States (or countries) would create a massive public NAP which would be
peered in each state. Guaranteed not to go down. Well 99.99999% (snicker)
guaranteed not to falter. This network would be funded by taxpayer dollars
and anyone wanting to peer would pay solely enough to maintain this NAP.
A few models to look at (based mostly on things I've heard rather than studying closely, so corrections are welcome):

Saudi Arabia -- Government run monopoly transit provider. Interconnects the licensed ISPs locally and provides international transit and content filtering.

India -- Government imposed manditory MLPA with paid settlements. Designed to convince VSNL (the monopoly international transit provider) to announce all their routes to all peers, but not having the desired effect.

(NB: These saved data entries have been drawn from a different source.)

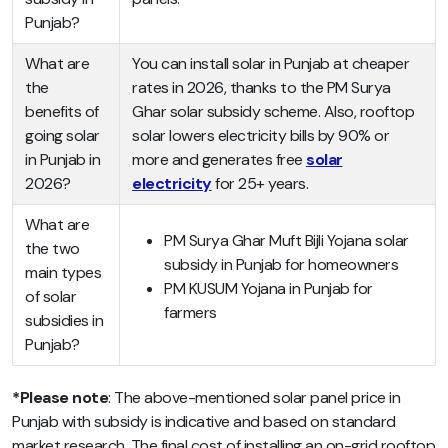
Punjab?
What are
You can install solar in Punjab at cheaper
the
rates in 2026, thanks to the PM Surya
benefits of
Ghar solar subsidy scheme. Also, rooftop
going solar
solar lowers electricity bills by 90% or
in Punjab in
more and generates free
solar
2026?
electricity
for 25+ years.
What are
PM Surya Ghar Muft Bijli Yojana solar
the two
subsidy in Punjab for homeowners
main types
PM KUSUM Yojana in Punjab for
of solar
farmers
subsidies in
Punjab?
*Please note
: The above-mentioned solar panel price in
Punjab with subsidy is indicative and based on standard
market research. The final cost of installing an on-grid rooftop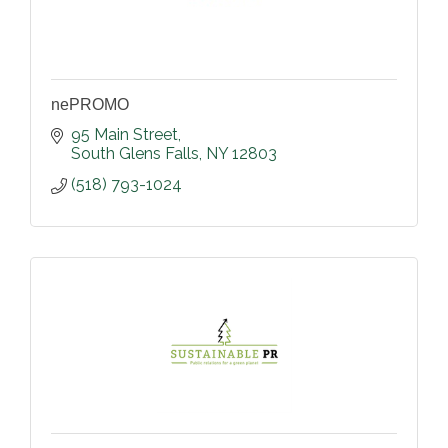
nePROMO
95 Main Street
South Glens Falls
NY
12803
(518) 793-1024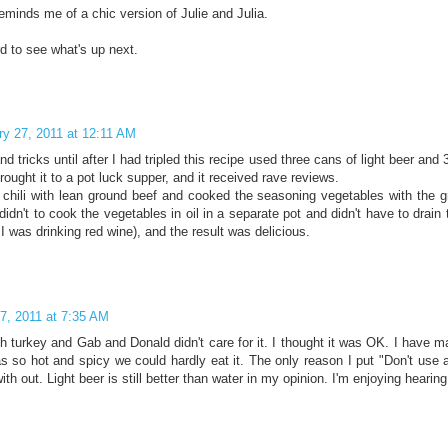
eminds me of a chic version of Julie and Julia.
d to see what's up next.
ry 27, 2011 at 12:11 AM
and tricks until after I had tripled this recipe used three cans of light beer and
brought it to a pot luck supper, and it received rave reviews.
 chili with lean ground beef and cooked the seasoning vegetables with the 
idn't to cook the vegetables in oil in a separate pot and didn't have to drain
I was drinking red wine), and the result was delicious.
7, 2011 at 7:35 AM
th turkey and Gab and Donald didn't care for it. I thought it was OK. I have m
as so hot and spicy we could hardly eat it. The only reason I put "Don't use a
ith out. Light beer is still better than water in my opinion. I'm enjoying hearin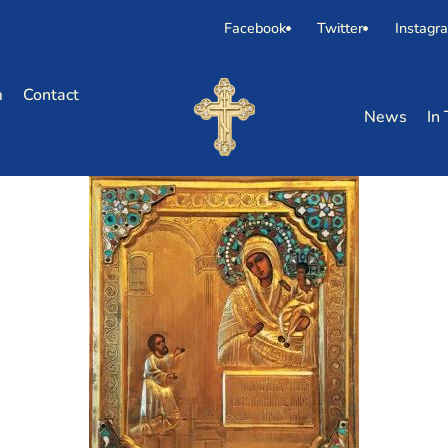
Facebook
Twitter
Instagr
m
Contact
News
In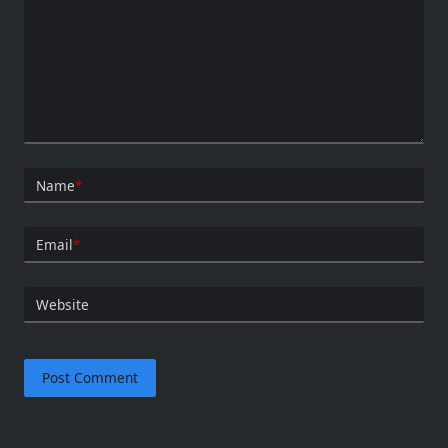
Name
*
Email
*
Website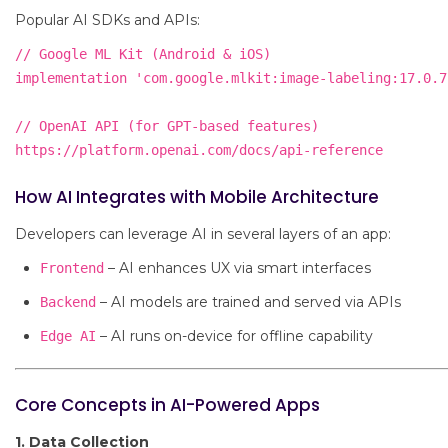
Popular AI SDKs and APIs:
// Google ML Kit (Android & iOS)

implementation 'com.google.mlkit:image-labeling:17.0.7'
// OpenAI API (for GPT-based features)

How AI Integrates with Mobile Architecture
Developers can leverage AI in several layers of an app:
– AI enhances UX via smart interfaces
Frontend
– AI models are trained and served via APIs
Backend
– AI runs on-device for offline capability
Edge AI
Core Concepts in AI-Powered Apps
1. Data Collection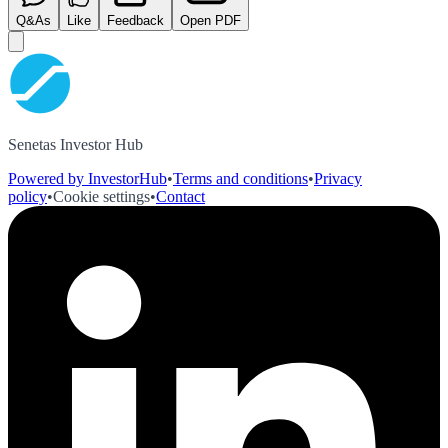
Q&As
Like
Feedback
Open PDF
Senetas Investor Hub
Powered by InvestorHub
•
Terms and conditions
•
Privacy
policy
•
Cookie settings
•
Contact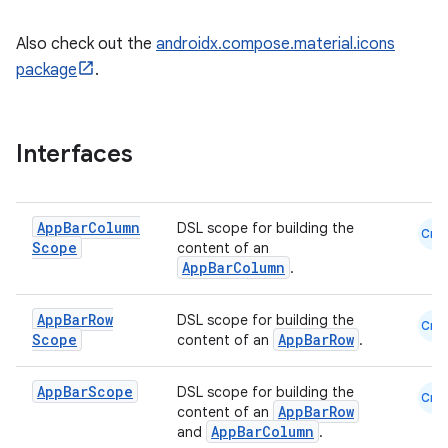
Also check out the
androidx.compose.material.icons
package
.
Interfaces
App
Bar
Column
DSL scope for building the
Cmn
Scope
content of an
AppBarColumn
.
App
Bar
Row
DSL scope for building the
Cmn
Scope
AppBarRow
content of an
.
App
Bar
Scope
DSL scope for building the
Cmn
AppBarRow
content of an
AppBarColumn
and
.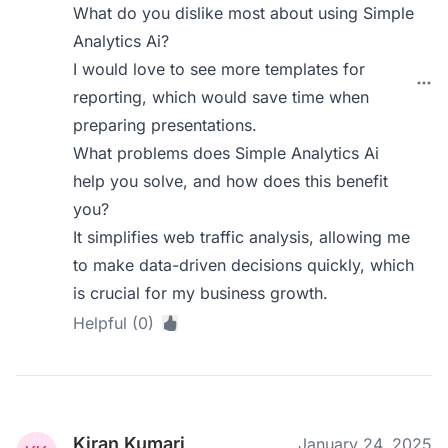
What do you dislike most about using Simple
Analytics Ai?
I would love to see more templates for
reporting, which would save time when
preparing presentations.
What problems does Simple Analytics Ai
help you solve, and how does this benefit
you?
It simplifies web traffic analysis, allowing me
to make data-driven decisions quickly, which
is crucial for my business growth.
Helpful (0)
Kiran Kumari
January 24, 2025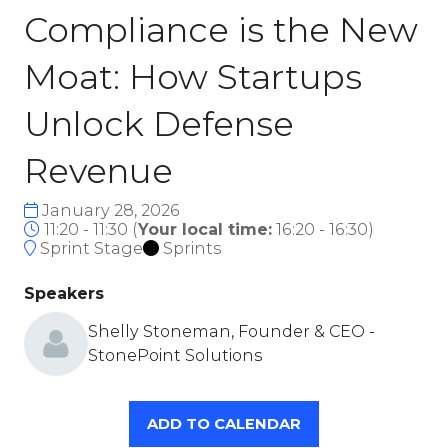
Compliance is the New
Moat: How Startups
Unlock Defense
Revenue
January 28, 2026
11:20 - 11:30
(
Your local time:
16:20
-
16:30
)
Sprint Stage
Sprints
Speakers
Shelly Stoneman, Founder & CEO -
StonePoint Solutions
ADD TO CALENDAR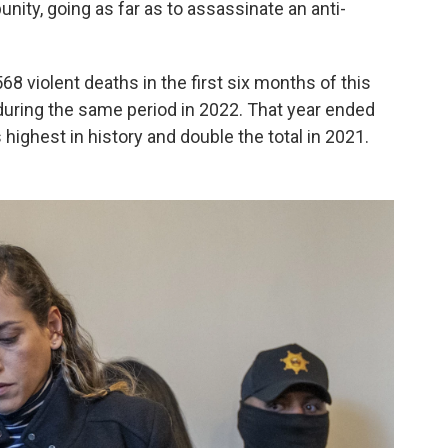
unity, going as far as to assassinate an anti-
568 violent deaths in the first six months of this
 during the same period in 2022. That year ended
 highest in history and double the total in 2021.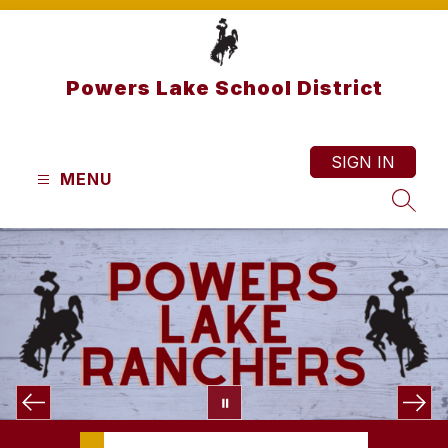
Skip
to
content
Powers Lake School District
SIGN IN
MENU
SEAR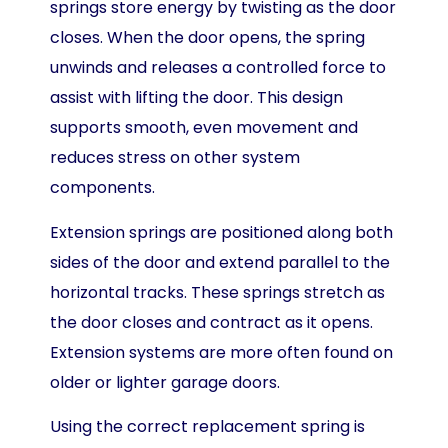
springs store energy by twisting as the door
closes. When the door opens, the spring
unwinds and releases a controlled force to
assist with lifting the door. This design
supports smooth, even movement and
reduces stress on other system
components.
Extension springs are positioned along both
sides of the door and extend parallel to the
horizontal tracks. These springs stretch as
the door closes and contract as it opens.
Extension systems are more often found on
older or lighter garage doors.
Using the correct replacement spring is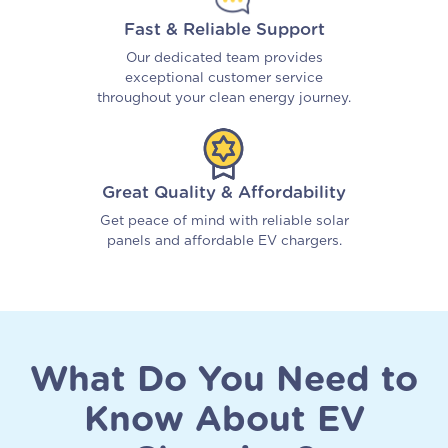
Fast & Reliable Support
Our dedicated team provides
exceptional customer service
throughout your clean energy journey.
Great Quality & Affordability
Get peace of mind with reliable solar
panels and affordable EV chargers.
What Do You Need to
Know About EV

Various other places -- Non-government MLPAs. Industry run exchanges, with an MLPA as a condition for participating. Often done through route servers. I think Hong Kong is the biggest example of this, with the route server announcing 13,000 routes. Really common in smaller exchanges in areas where there's huge (orders of magnitude) difference between transit and peering costs.

There are also a few exchanges without route servers, but where peering negotiation gets done on mailing lists readable by the other members, which looks very strange to my American eyes.

The non-government MLPAs seem to work reasonably well in some places. The two examples of Government regulation above don't appear to have led to significantly lower prices, usually the goal of peering. US networks tend not to like MLPAs because it reduces control, and do seem to be good at keeping prices down in the major metropolitan areas, so it's possible US peering coordinators are at least doing things in one of the possible right ways.